Diversos países europeus recebem migrantes e também não os defendem de racismo e xenofobia. Contudo, na França os casos têm um destaque maior. Morales explica que a política de imigração e de acolhimento é desenhada em Bruxelas e vai para o modelo marco de lei para todos os países na União Europeia. Porém, dependendo do país, essa medida pode ser instrumentalizada, o que permite que os governos ajustem as normas de acordo as necessidades internas e o espectro político. Isso fica evidente, por exemplo, no recente ataque racista contra o jogador Vinícius Júnior, na Espanha. Por mais que tenha ganhado repercussão e gerado um atrito diplomático entre o Brasil e o país europeu, não desencadeou em ondas de manifestações como se viu na França. “A população estava manifestando seu próprio racismo estrutural. Então, você tem na Europa os paradoxos da integração europeia.

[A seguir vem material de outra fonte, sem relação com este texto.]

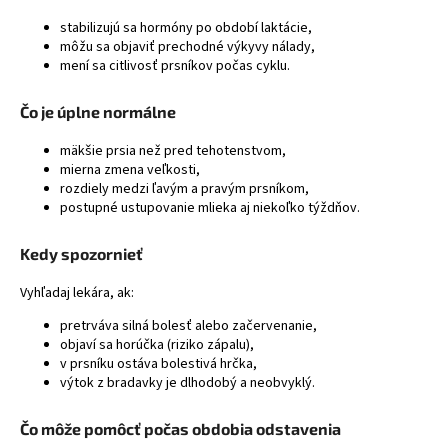
stabilizujú sa hormóny po období laktácie,
môžu sa objaviť prechodné výkyvy nálady,
mení sa citlivosť prsníkov počas cyklu.
Čo je úplne normálne
mäkšie prsia než pred tehotenstvom,
mierna zmena veľkosti,
rozdiely medzi ľavým a pravým prsníkom,
postupné ustupovanie mlieka aj niekoľko týždňov.
Kedy spozornieť
Vyhľadaj lekára, ak:
pretrváva silná bolesť alebo začervenanie,
objaví sa horúčka (riziko zápalu),
v prsníku ostáva bolestivá hrčka,
výtok z bradavky je dlhodobý a neobvyklý.
Čo môže pomôcť počas obdobia odstavenia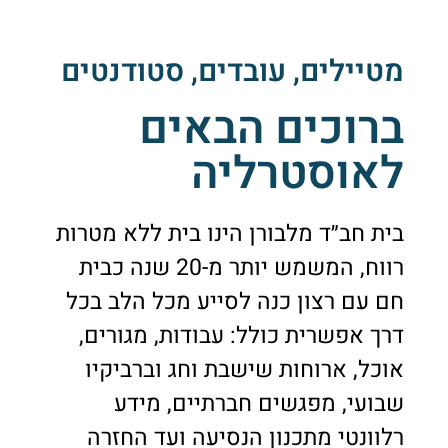
מטיילים, עובדים, סטודנטים
ברוכים הבאים
לאוסטרליה
בית חב״ד מלבורן הינו בית ללא מטרות
רווח, המשמש יותר מ-20 שנה כבית
חם עם רצון כנה לסייע מכל הלב בכל
דרך אפשרית כולל: עבודות, מגורים,
אוכל, ארוחות שישבת וחג וברביקיו
שבועי, מפגשים חברתיים, מידע
רלוונטי מתכנון הנסיעה ועד החזרה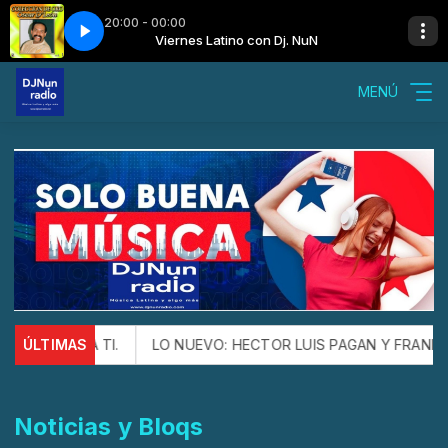
20:00 - 00:00
uN
diste vela
a) con Dj. NuN
Viernes Latino con Dj. NuN
Oscar De León - Me prendiste vela
Sábado Latino (Madrugada) con Dj. NuN
MENÚ
TI.
ÚLTIMAS
LO NUEVO: HECTOR LUIS PAGAN Y FRANKIE VAZQUEZ nos
Noticias y Bloqs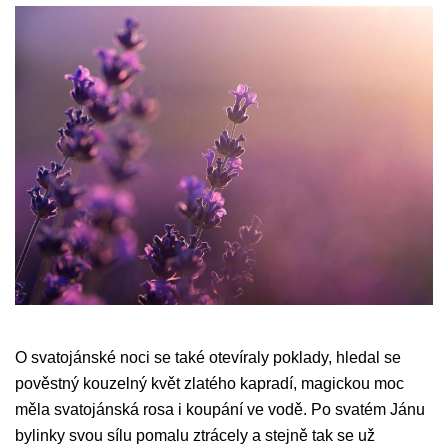
O svatojánské noci se také otevíraly poklady, hledal se
pověstný kouzelný květ zlatého kapradí, magickou moc
měla svatojánská rosa i koupání ve vodě. Po svatém Jánu
bylinky svou sílu pomalu ztrácely a stejně tak se už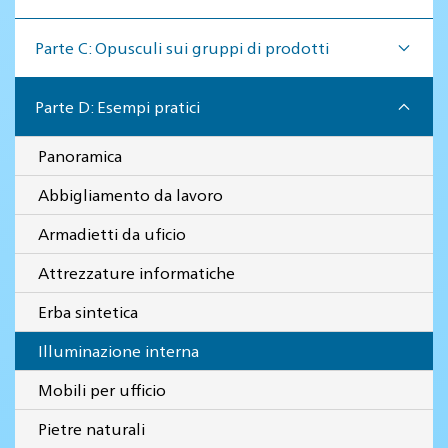
Parte C: Opusculi sui gruppi di prodotti
Parte D: Esempi pratici
Panoramica
Abbigliamento da lavoro
Armadietti da uficio
Attrezzature informatiche
Erba sintetica
Illuminazione interna
Mobili per ufficio
Pietre naturali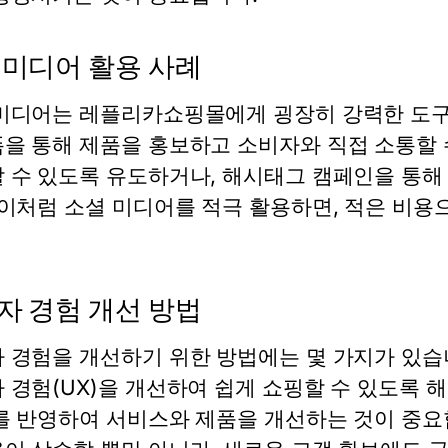
 미디어 활용 사례
미디어는 레플리카쇼핑몰에게 굉장히 강력한 도구입
을 통해 제품을 홍보하고 소비자와 직접 소통할 
 수 있도록 유도하거나, 해시태그 캠페인을 통해
 이처럼 소셜 미디어를 적극 활용하면, 적은 비용
자 경험 개선 방법
 경험을 개선하기 위한 방법에는 몇 가지가 있습
 경험(UX)을 개선하여 쉽게 쇼핑할 수 있도록 해
를 반영하여 서비스와 제품을 개선하는 것이 중요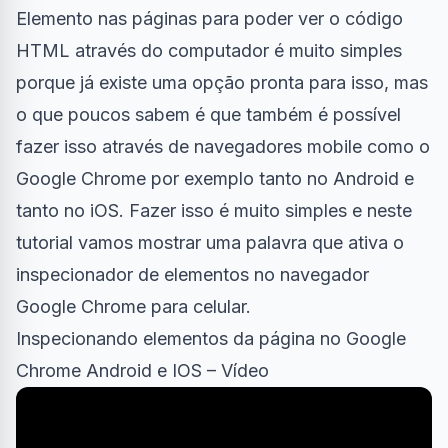
Elemento nas páginas para poder ver o código
HTML através do
computador
é muito simples
porque já existe uma opção pronta para isso, mas
o que poucos sabem é que também é possível
fazer isso através de navegadores mobile como o
Google Chrome
por exemplo tanto no
Android
e
tanto no
iOS
. Fazer isso é muito simples e neste
tutorial vamos mostrar uma palavra que ativa o
inspecionador de elementos no navegador
Google Chrome para celular.
Inspecionando elementos da página no Google
Chrome Android e IOS – Vídeo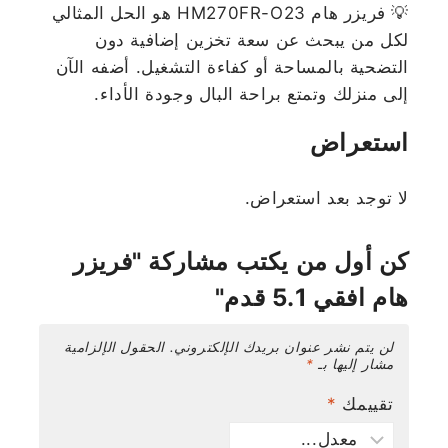
💡 فريزر هام HM270FR-O23 هو الحل المثالي
لكل من يبحث عن سعة تخزين إضافية دون
التضحية بالمساحة أو كفاءة التشغيل. أضفه الآن
إلى منزلك وتمتع براحة البال وجودة الأداء.
استعراض
لا توجد بعد استعراض.
كن أول من يكتب مشاركة "فريزر
هام افقي 5.1 قدم"
لن يتم نشر عنوان بريدك الإلكتروني.
الحقول الإلزامية
مشار إليها بـ
*
تقييمك
*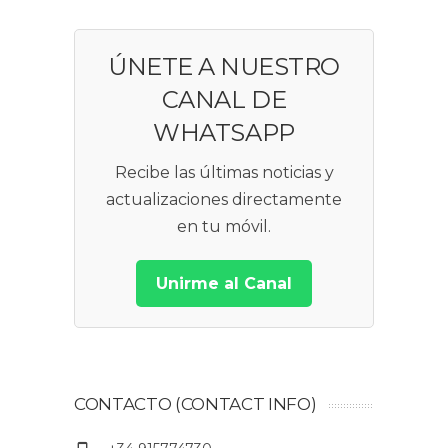
ÚNETE A NUESTRO
CANAL DE
WHATSAPP
Recibe las últimas noticias y
actualizaciones directamente
en tu móvil.
Unirme al Canal
CONTACTO (CONTACT INFO)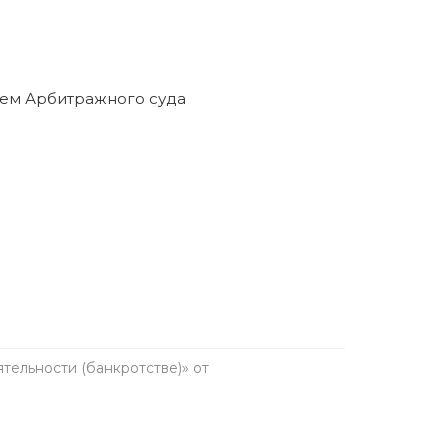
ельности (банкротстве)» от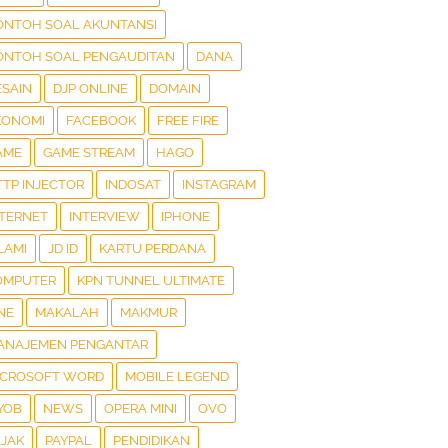
ONTOH SOAL AKUNTANSI
ONTOH SOAL PENGAUDITAN
DANA
ESAIN
DJP ONLINE
DOMAIN
KONOMI
FACEBOOK
FREE FIRE
AME
GAME STREAM
HAGO
TTP INJECTOR
INDOSAT
INSTAGRAM
NTERNET
INTERVIEW
IPHONE
LAMI
JD ID
KARTU PERDANA
OMPUTER
KPN TUNNEL ULTIMATE
NE
MAKALAH
MAKMUR
ANAJEMEN PENGANTAR
ICROSOFT WORD
MOBILE LEGEND
YOB
NEWS
OPERA MINI
OVO
AJAK
PAYPAL
PENDIDIKAN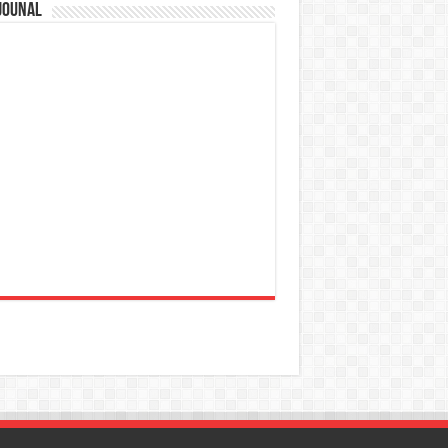
jounal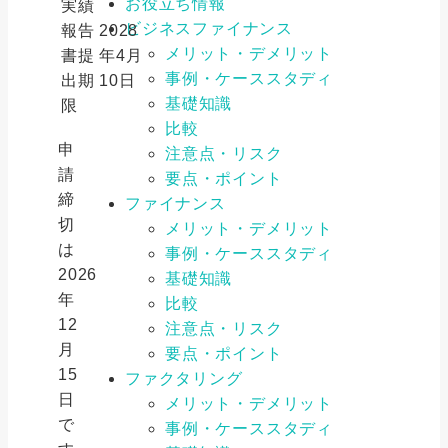
お役立ち情報
実績
ビジネスファイナンス
報告
2028
メリット・デメリット
書提
年4月
事例・ケーススタディ
出期
10日
基礎知識
限
比較
申
注意点・リスク
請
要点・ポイント
締
ファイナンス
切
メリット・デメリット
は
事例・ケーススタディ
2026
基礎知識
年
比較
12
注意点・リスク
月
要点・ポイント
15
ファクタリング
日
メリット・デメリット
で
事例・ケーススタディ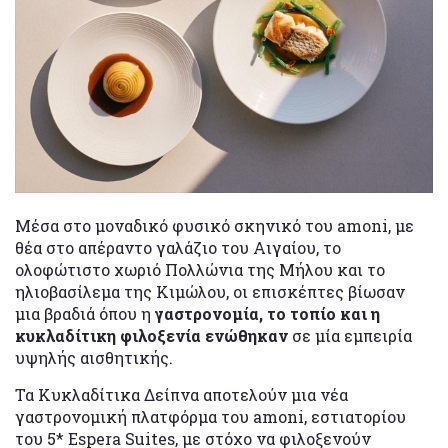
Μέσα στο μοναδικό φυσικό σκηνικό του amoni, με
θέα στο απέραντο γαλάζιο του Αιγαίου, το
ολοφώτιστο χωριό Πολλώνια της Μήλου και το
ηλιοβασίλεμα της Κιμώλου, οι επισκέπτες βίωσαν
μια βραδιά όπου η
γαστρονομία, το τοπίο και η
κυκλαδίτικη φιλοξενία ενώθηκαν
σε μία εμπειρία
υψηλής αισθητικής.
Τα Κυκλαδίτικα Δείπνα αποτελούν μια νέα
γαστρονομική πλατφόρμα του amoni, εστιατορίου
του 5* Espera Suites, με στόχο να φιλοξενούν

Como é possível que um processo de integração que se coloca como o bem mais sucedido da história da humanidade, com tantos países, com tantas línguas diferentes, mas, ao mesmo tempo, com tantos mesmos problemas estruturais como racismo, como xenofobia?”, questiona. “Por isso que eu vejo, no caso da França, vai corresponder à instrumentalização das decisões políticas tomadas em Bruxelas e, ao mesmo tempo, aos interesses que jogam quando devem ser aplicadas as normas negociadas”, acrescenta Morales.

Vieira cita o Reino Unido como grande “exemplo”. Por mais que não seja um caso perfeito, hoje o primeiro-ministro do país, Rishi Sunak, é hindu, descendente de imigrantes indianos, e mesmo assim assumiu uma importante posição sem que tenha gerado grandes traumas na sociedade britânica. O prefeito de Londres, Sadiq Khan, é descendente de paquistaneses e muçulmano. No entanto, mesmo que o Reino Unido absorva bem ambos os lados do espectro político — e que são se veja no país o mesmo que ocorre França —, não elimina o fato de que haja discriminação étnicas e raciais. A diferença é que os britânicos permitem que as pessoas façam parte da sociedade e contem com uma rede de solidariedade. Na França, isso não existe. Pessoas nascidas lá, mas filhas de migrantes, não são vistas como franceses.